**Instructions for the task:**
Repeat every entry in full. Match each line exactly.

== Data in this exercise

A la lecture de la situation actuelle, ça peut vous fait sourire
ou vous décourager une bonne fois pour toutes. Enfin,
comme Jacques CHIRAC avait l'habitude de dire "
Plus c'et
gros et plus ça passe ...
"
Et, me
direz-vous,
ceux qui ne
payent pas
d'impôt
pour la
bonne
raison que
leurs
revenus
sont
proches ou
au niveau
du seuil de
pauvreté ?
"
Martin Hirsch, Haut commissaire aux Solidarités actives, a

====

**Answer to this exercise:**
A la lecture de la situation actuelle, ça peut vous fait sourire
ou vous décourager une bonne fois pour toutes. Enfin,
comme Jacques CHIRAC avait l'habitude de dire "
Plus c'et
gros et plus ça passe ...
"
Et, me
direz-vous,
ceux qui ne
payent pas
d'impôt
pour la
bonne
raison que
leurs
revenus
sont
proches ou
au niveau
du seuil de
pauvreté ?
"
Martin Hirsch, Haut commissaire aux Solidarités actives, a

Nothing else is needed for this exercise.